The presence of a method in a derived class hides all methods with the same name (regardless of parameters) in base classes. This is done to avoid problems like this:
than later someone changes class A:
now suddenly:
In other words, if it didn't work like this, a unrelated change in a class you don't control (A), could silently affect how your code works.
重载解析是 C++ 中最丑陋的部分之一。
基本上,编译器在 B 范围内找到名称匹配“DoSomething(int)”,发现参数不匹配,并因错误而停止。
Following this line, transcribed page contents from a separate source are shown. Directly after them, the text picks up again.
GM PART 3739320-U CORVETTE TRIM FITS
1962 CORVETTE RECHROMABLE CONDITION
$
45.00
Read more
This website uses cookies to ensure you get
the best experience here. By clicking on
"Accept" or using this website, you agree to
可以通过使用 B 类中的 A::DoSomething 来克服
Overload resolution is one of the ugliest parts of C++
Basically the compiler finds a name match "DoSomething(int)" in the scope of B, sees the parameters don't match, and stops with an error.
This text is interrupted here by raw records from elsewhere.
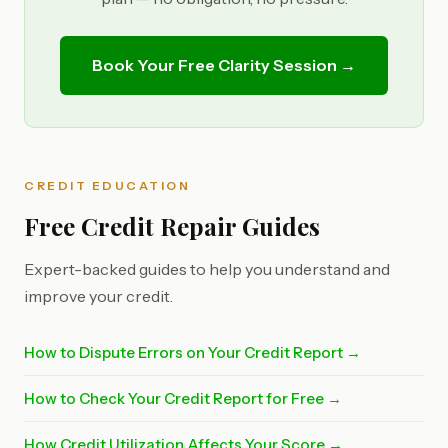
Book Your Free Clarity Session →
CREDIT EDUCATION
Free Credit Repair Guides
Expert-backed guides to help you understand and
improve your credit.
How to Dispute Errors on Your Credit Report →
How to Check Your Credit Report for Free →
How Credit Utilization Affects Your Score →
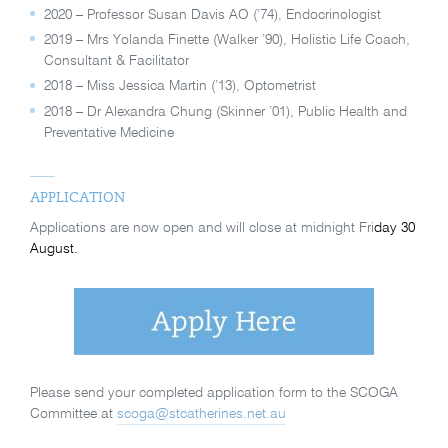
2020 – Professor Susan Davis AO (’74), Endocrinologist
2019 – Mrs Yolanda Finette (Walker ’90), Holistic Life Coach,
Consultant & Facilitator
2018 – Miss Jessica Martin (’13), Optometrist
2018 – Dr Alexandra Chung (Skinner ’01), Public Health and
Preventative Medicine
APPLICATION
Applications are now open and will close at midnight Fri
day 30
August.
Please send your completed application form to the SCOGA
Committee at
scoga@stcatherines.net.au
It can be overcome by using the A::DoSomething in class B
这与名称解析的工作方式有关。 基本上,我们首先找到名称来源的范围,然后收集该名称在该范围内的所有重载。 但是,您的情况的范围是 B 类,并且在 B 类中, B::DoSomething 隐藏 A::DOSomething:
3.3.7 名称隐藏 [basic.scope.hiding]
...[snip ]...
3 在成员函数定义中,隐藏了局部名称的声明
具有相同名称的类成员的声明; 看
basic.scope.class。 派生类中成员的声明
(class.衍生) 隐藏以下基类成员的声明
同名; 请参阅class.member.lookup。
由于名称隐藏,A::DoSomething 甚至不被考虑用于重载解析
This has something to do with the way name resolution works. Basically, we first find the scope from which the name comes, and then we collect all overloads for that name in that scope. However, the scope in your case is class B, and in class B, B::DoSomething hides A::DOSomething:
3.3.7 Name hiding [basic.scope.hiding]
...[snip]...
3 In a member function definition, the declaration of a local name hides
the declaration of a member of the class with the same name; see
basic.scope.class. The declaration of a member in a derived class
(class.derived) hides the declaration of a member of a base class of
the same name; see class.member.lookup.
Because of name hiding, A::DoSomething is not even considered for overload resolution
当您在派生类中定义函数时,它会隐藏基类中具有该名称的所有函数。 如果基类函数是虚函数并且具有兼容的签名,则派生类函数也会覆盖基类函数。 不过,这并不影响可见性。
您可以使用 using 声明使基类函数可见:
When you define a function in a derived class then it hides all the functions with that name in the base class. If the base class function is virtual and has a compatible signature then the derived class function also overrides the base class function. However, that doesn't affect the visibility.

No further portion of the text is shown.